Management wouldn't commit to getting to free cash flow positive for the full year, but the fact it is even a possibility is a positive. It means that by year end we could be we will probably be within our estimate of EUR -1 to EUR -2bn in cash outflow.

And that makes the current share price and market cap of EUR 13.3bn a pretty attractive level for a 50% interest in the world's 3rd largest auto company by revenue when the PSA-FCA merger is completed by next year. The combined group, apparently to be named Stellantis (perhaps I should revisit my enthusiasm?), will enjoy massive economies of scale, substantial cost savings from combining procurement and streamlining operations, strong competitive positions in hybrid and electric vehicles and commercial vans in Europe and light trucks in North America, and a $7bn R&D budget to go head-to-head with the likes of VW, Toyota and GM. It will rival VW in terms of European market share at around 25%.

It will also be led by one of the best CEOs in the industry with a track record of delivering operational and financial performance, overseen by Fiat family scion John Elkann as chairman. Mr Tavares has the track record to lead this combination. And although counting synergies before they hatch is a fool's errand, Carlos Tavares recently suggested that the estimated EUR 3.7bn in savings by combining the firms should be seen as a floor, not a target.

What's more, the new Stellantis will be the only leading auto company without a significant presence in China; a failure that both FCA and PSA have been heavily criticized for up to this point. We take a different view. Given the slowdown in China after two decades of incredible growth, global and local competitors that are now well entrenched, and the growing risk of strategic rivalry with the US, we think the rewards for any latecomers to the Chinese market will be slim.

Better to focus elsewhere. And in fact the opportunity might just be closer to home and one where PSA (or Stellantis) might just have a first mover advantage: Africa.

While the world is fixated on the emerging market giants of China and India investors often completely overlook the fact that over the next 30 years Africa will double its population to 2.5bn, or one quarter of humanity. Nigeria will overtake the United States to become the world's 3rd most populous country with 400m people. If you can think even longer term than that (we have a very long investment time horizon - it's one of our very few competitive advantages) a recent paper by The Lancet has Nigeria becoming the world's second most populous country by 2100 with 790m people, second only to India. It will be bigger than China, given China's dismal demographics.

If you think that's insane take a look at The Lancet's predictions for Niger: 21m to 185m.
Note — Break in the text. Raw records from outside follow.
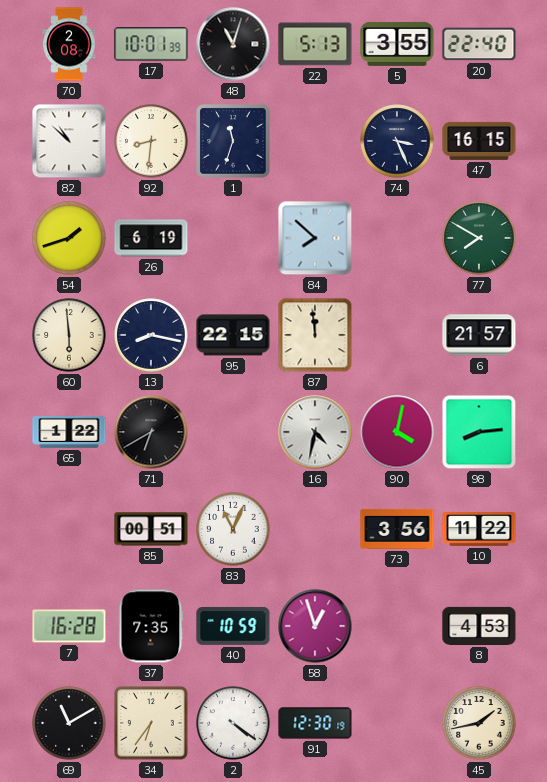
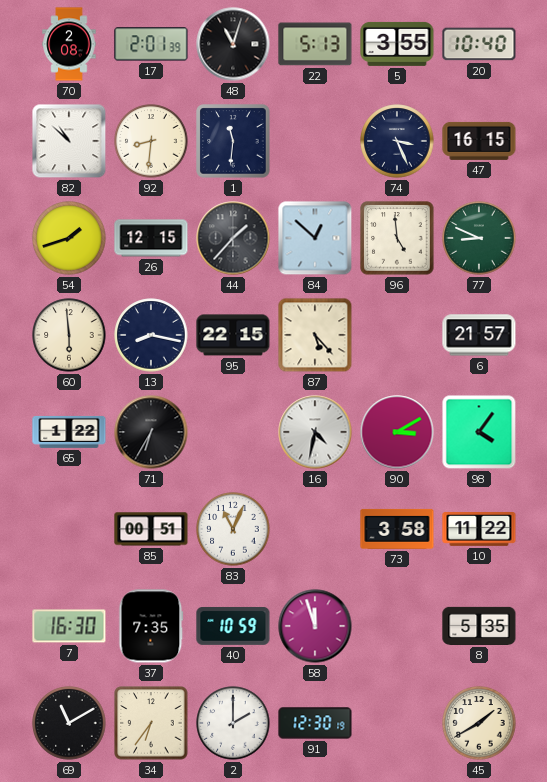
17: 10:01 -> 2:01
20: 22:40 -> 10:40
1: 11:33 -> 11:31
26: 6:19 -> 12:15
44: none -> 1:37
84: 7:52 -> 12:52
96: none -> 4:59
77: 7:50 -> 8:49
87: 11:59 -> 5:23
71: 6:40 -> 6:35
90: 4:02 -> 3:10
98: 8:14 -> 4:06
73: 3:56 -> 3:58
7: 16:28 -> 16:30
58: 12:57 -> 11:57
8: 4:53 -> 5:35
2: 4:21 -> 2:00
45: 1:43 -> 1:40
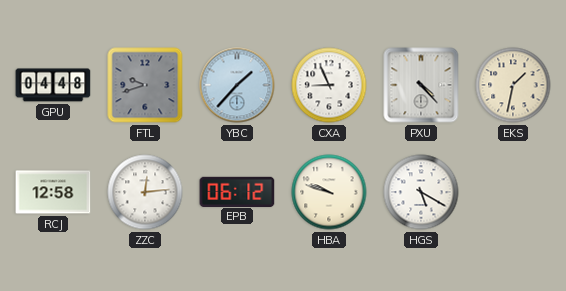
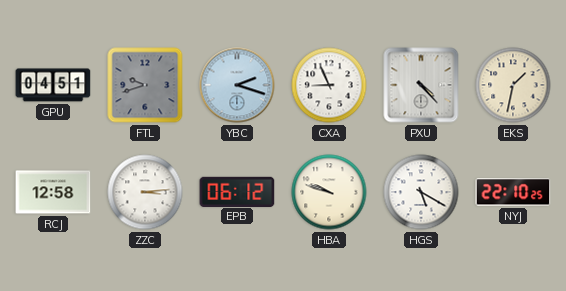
GPU: 04:48 -> 04:51
YBC: 1:37 -> 2:18
ZZC: 12:14 -> 3:14
NYJ: none -> 22:10
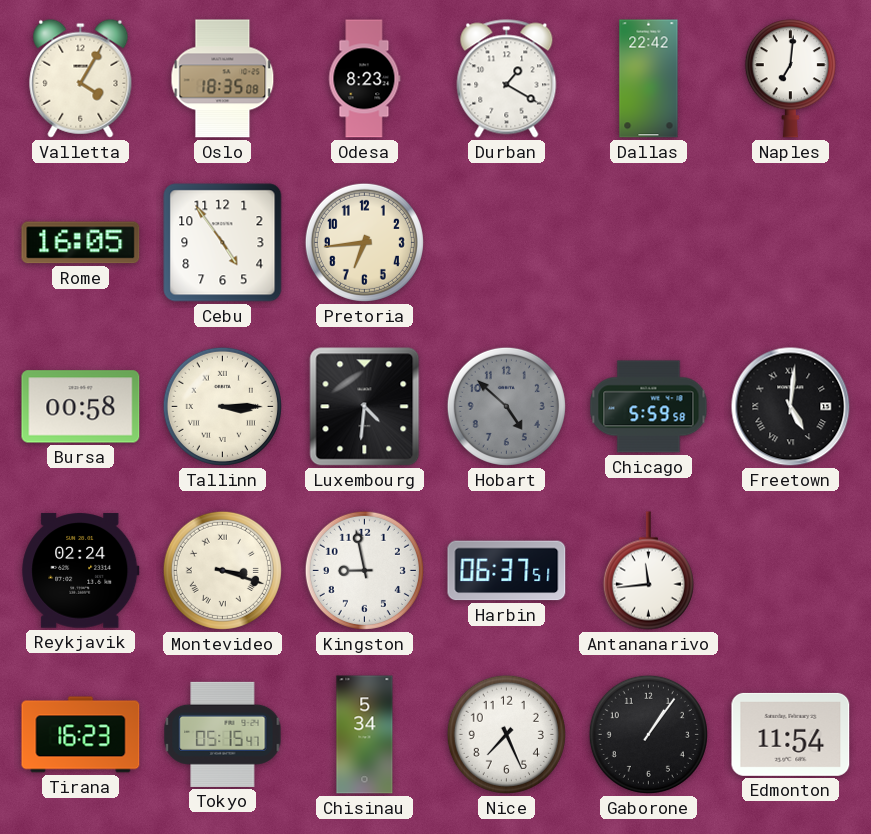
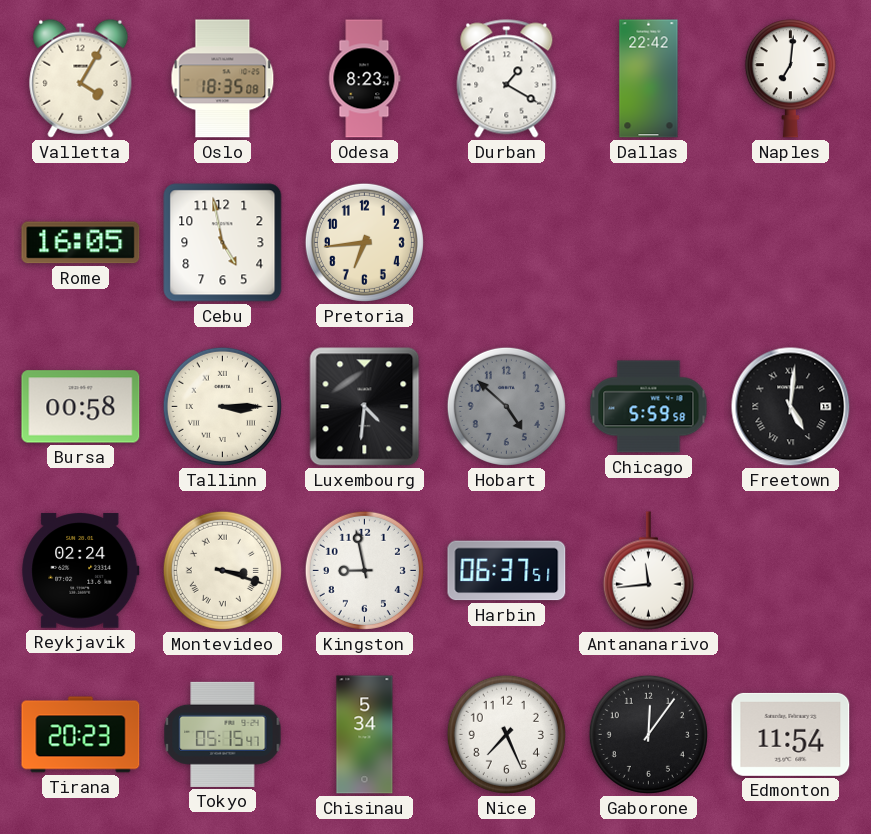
Cebu: 4:54 -> 4:58
Tirana: 16:23 -> 20:23
Gaborone: 1:06 -> 12:06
Yes, Africa is a small market for new vehicle sales with estimates putting it at around 1.5m units. But some forecasters predict that will grow to 10m by 2050.

The reason this looks interesting for the French auto companies is their strong links to Morocco. Morocco has provided strong incentives for auto makers to establish manufacturing plants there and both Renault and PSA have moved in. PSA's Kenitra plant is doubling production to 200k units by September of this year. Since 2018 Morocco is also part of a continent-wide African free trade agreement, which should in theory make it the perfect springboard to export vehicles into the rest of the region - especially the historically French-speaking territories in West Africa where those brands resonate.

2020 is a dark year for the auto companies, but that light at the end of the tunnel might just be Stellantis.